Once in Victoria, the capital of British Columbia, consider these places to stay and eat. Then get out on the water, where the surrounding scenery impresses no matter which way you turn.
My top choice would be whale-watching, and there are plenty of outfitters ready to take you out on the water. One of the best known is Prince of Whales (tel. 888/383-4884 or 250/383-4884; www.princeofwhales.com). You can be sure Big Brother is watching, too, and you should be glad of it. The local newspaper claims that whale-watching boats often break the rule about disturbing the giant beasts, so Straitwatch employees are ready to blow the whistle if the skippers get too close to whales or otherwise disturb them. At the moment, there are only about 240 northern resident killer whales around, so it is imperative to keep them safe from predators.
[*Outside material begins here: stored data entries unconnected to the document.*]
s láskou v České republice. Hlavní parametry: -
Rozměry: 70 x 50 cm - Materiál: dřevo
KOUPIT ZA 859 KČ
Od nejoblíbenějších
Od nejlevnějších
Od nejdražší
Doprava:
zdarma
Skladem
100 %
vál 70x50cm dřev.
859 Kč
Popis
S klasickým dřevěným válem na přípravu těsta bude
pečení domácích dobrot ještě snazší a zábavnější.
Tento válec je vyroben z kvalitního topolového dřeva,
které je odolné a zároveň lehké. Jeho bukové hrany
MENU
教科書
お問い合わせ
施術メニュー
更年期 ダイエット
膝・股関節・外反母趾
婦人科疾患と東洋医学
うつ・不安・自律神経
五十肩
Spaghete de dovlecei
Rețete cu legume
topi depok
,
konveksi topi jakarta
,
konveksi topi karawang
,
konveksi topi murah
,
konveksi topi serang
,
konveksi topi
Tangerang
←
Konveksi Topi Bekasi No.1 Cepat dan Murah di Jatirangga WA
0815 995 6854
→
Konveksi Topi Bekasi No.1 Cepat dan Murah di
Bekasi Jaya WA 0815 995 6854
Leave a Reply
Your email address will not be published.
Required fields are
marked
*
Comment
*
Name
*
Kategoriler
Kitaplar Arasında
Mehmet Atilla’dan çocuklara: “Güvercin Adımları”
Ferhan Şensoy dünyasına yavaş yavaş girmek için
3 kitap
For sumptuous dining, consider the Empress Room of the Fairmont Empress Hotel (721 Government Street; tel. 250/384-8111; www.fairmont.com/empress). There are only 12 tables in this Victorian-style room, with tables overlooking the Inner Harbour. I enjoyed an appetizer of Fraser Valley game bird terrine for C$16 ($13.92) and a superb West Coast seafood risotto with sausage for C$30 ($26.10), followed by a local rhubarb and apple crumble dessert at C$13 ($11.31). If you want to splurge, ask for a bottle of Sumac Ridge sparkling wine called Stellar's Jay Brut. The jay is a northwestern version of the blue jay, and the wine comes from British Columbia's magnificent Okanagan Valley. A bottle is C$55 ($47.85); a glass costs C$14 ($12.18). You can always phone ahead and ask the chef, Jeffrey Brothers, for something special, too. Don't worry about the dress code: neckties are not required, though I should think you would want to dress up for the occasion.
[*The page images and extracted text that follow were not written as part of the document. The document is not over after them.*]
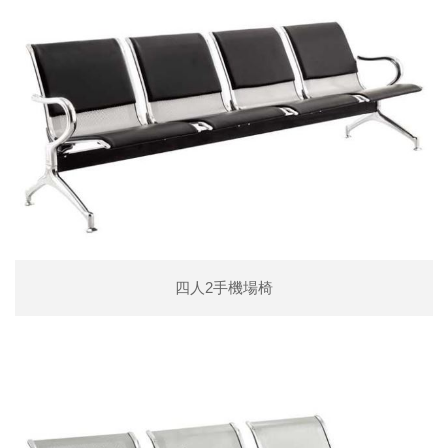
四人2手機場椅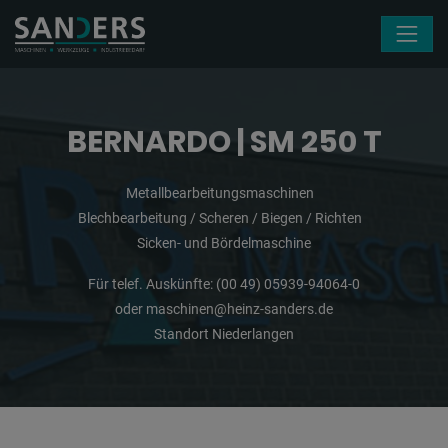
Navigation überspringen
BERNARDO | SM 250 T
Metallbearbeitungsmaschinen
Blechbearbeitung / Scheren / Biegen / Richten
Sicken- und Bördelmaschine
Für telef. Auskünfte:
(00 49) 05939-94064-0
oder
maschinen@heinz-sanders.de
Standort Niederlangen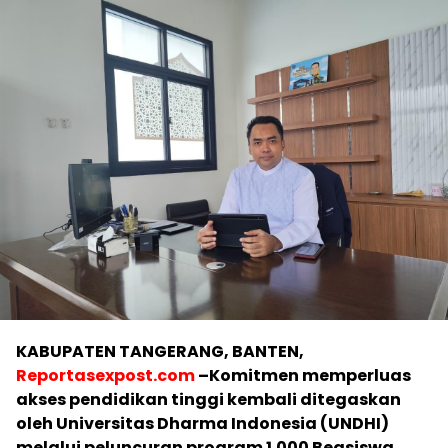
KABUPATEN TANGERANG, BANTEN,
Reportasexpost.com
–Komitmen memperluas
akses pendidikan tinggi kembali ditegaskan
oleh Universitas Dharma Indonesia (UNDHI)
melalui peluncuran program 1.000 Beasiswa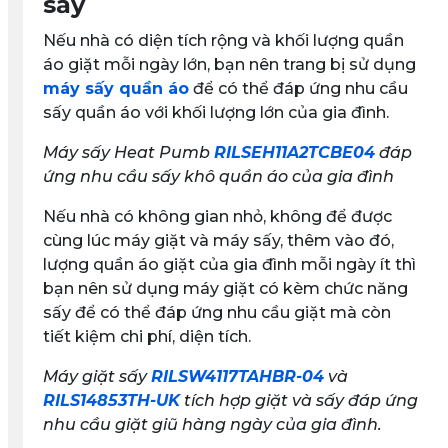
sấy
Nếu nhà có diện tích rộng và khối lượng quần
áo giặt mỗi ngày lớn, bạn nên trang bị sử dụng
máy sấy quần áo
để có thể đáp ứng nhu cầu
sấy quần áo với khối lượng lớn của gia đình.
Máy sấy Heat Pumb
RILSEH11A2TCBE04
đáp
ứng nhu cầu sấy khô quần áo của gia đình
Nếu nhà có không gian nhỏ, không để được
cùng lúc máy giặt và máy sấy, thêm vào đó,
lượng quần áo giặt của gia đình mỗi ngày ít thì
bạn nên sử dụng máy giặt có kèm chức năng
sấy để có thể đáp ứng nhu cầu giặt mà còn
tiết kiệm chi phí, diện tích.
Máy giặt sấy
RILSW4117TAHBR-04
và
RILS14853TH-UK
tích hợp giặt và sấy đáp ứng
nhu cầu giặt giũ hàng ngày của gia đình.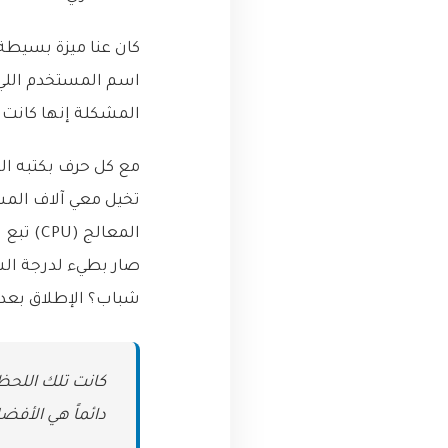
كان عنا ميزة بسيطة
اسم المستخدم اللي ب
المشكلة إنها كانت ا
تخيل معي آلاف المس
صار بطيء لدرجة الش
شباب؟ الإطلاق بعد 
دائماً هي الأفض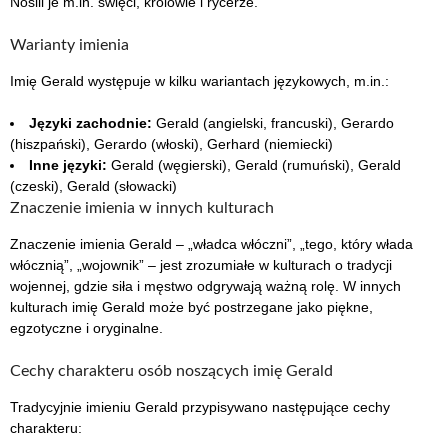
Nosili je m.in. święci, królowie i rycerze.
Warianty imienia
Imię Gerald występuje w kilku wariantach językowych, m.in.:
Języki zachodnie:
Gerald (angielski, francuski), Gerardo
(hiszpański), Gerardo (włoski), Gerhard (niemiecki)
Inne języki:
Gerald (węgierski), Gerald (rumuński), Gerald
(czeski), Gerald (słowacki)
Znaczenie imienia w innych kulturach
Znaczenie imienia Gerald – „władca włóczni”, „tego, który włada
włócznią”, „wojownik” – jest zrozumiałe w kulturach o tradycji
wojennej, gdzie siła i męstwo odgrywają ważną rolę. W innych
kulturach imię Gerald może być postrzegane jako piękne,
egzotyczne i oryginalne.
Cechy charakteru osób noszących imię Gerald
Tradycyjnie imieniu Gerald przypisywano następujące cechy
charakteru: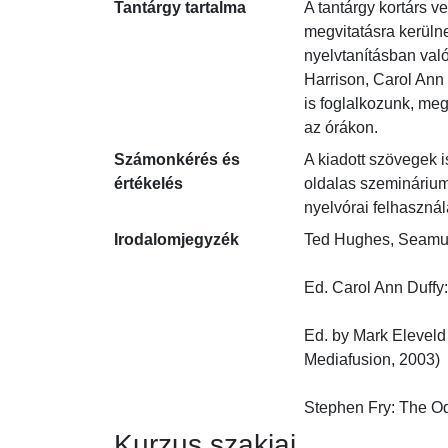
Tantárgy tartalma
A tantárgy kortárs 
megvitatásra kerülne
nyelvtanításban val
Harrison, Carol Ann 
is foglalkozunk, meg
az órákon.
Számonkérés és
A kiadott szövegek i
értékelés
oldalas szeminárium
nyelvórai felhasználá
Irodalomjegyzék
Ted Hughes, Seamus H
Ed. Carol Ann Duffy: 
Ed. by Mark Eleveld 
Mediafusion, 2003)

Stephen Fry: The Od
Kurzus szakjai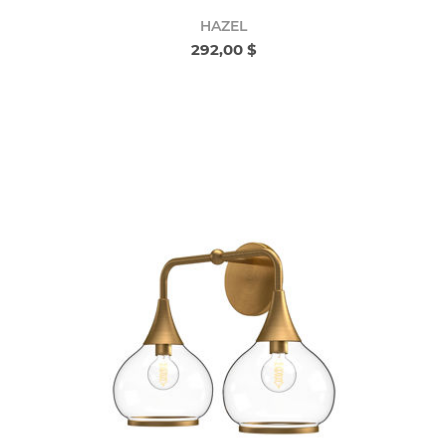
HAZEL
292,00 $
Probably the best place to eat Italian in Victoria is the charming Il Terrazzo (555 Johnson Street; tel. 250/361-0028; www.ilterrazzo.com). Tucked off an alleyway not far from the Inner Harbour, the restaurant features northern Italian cuisine with attentive service in a cozy ambiance. I enjoyed a lunch of fettuccini cacciatore at C$12 ($10.44) and a campari at C$5.50 ($4.79).
For authentic Japanese in a retro atmosphere, try Koto (510 Fort Street; tel. 604/382-1514). Also near the Inner Harbour, Koto -- which means a Japanese harp -- has tatami-matted private rooms, a happy-sounding crowd at the sushi bar, and helpful service. My choices were two appetizers: seven small pieces of tonkatsu at C$5.50 ($4.79), six pan-fried gyoza (pork dumplings) for the same price, plus a small Kirin beer for C$8 (US$6.96).
Despite the imposing presence of the Fairmont Empress right on the Inner Harbour, my favorite is the Victoria Regent (1234 Wharf Street; tel. 250/386-2211; www.victoriaregent.com), which is also on the harbor but has the better viewpoint, in my opinion. Built in 1980, the advantage of the waterfront rooms at the Regent is that they allow views of the Inner Harbour core, as well as the busy docks where floatplanes and teeny sightseeing boats stay at night.
Enter the chic hotel by stepping down from the street through a lovely garden. The rooms are ultra modern in décor and comfort. Breakfast is served in a great corner location with views of the harbor. There's even a "secret entrance" for guests only, but I promised the manager I wouldn't reveal it here. You're also closer to many good restaurants here than any other hotel. Some suites have kitchens, fireplaces, and whirlpool baths. The waterfront rooms all have balconies. Rates from C$209 ($181.83), but "Hot Deals" rates on the website often run from C$179 ($155.73).
There is limited air service from Seattle to Victoria, most of it by Kenmore Air (www.kenmoreair.com). The small floatplanes carry only six to 10 passengers and land on the Inner Harbour, then taxi up to the landing right below the Regent Hotel. One-way prices start at $175, but the ride is worth it on clear days when you can enjoy aerial views of islands and mountains. United runs daily nonstop flights from San Francisco to Victoria on land-based regional jets.
Most people traveling from Seattle take the Victoria Clipper (tel. 800/888-2535 or at www.victoriaclipper.com). The fleet of fast catamarans carries no cars but each hold up to 330 passengers. The round-trip fare starts at $133. Several tour packages for Victoria and Vancouver Island start $21. You'll find food and drink on board, as well as a duty-free shop.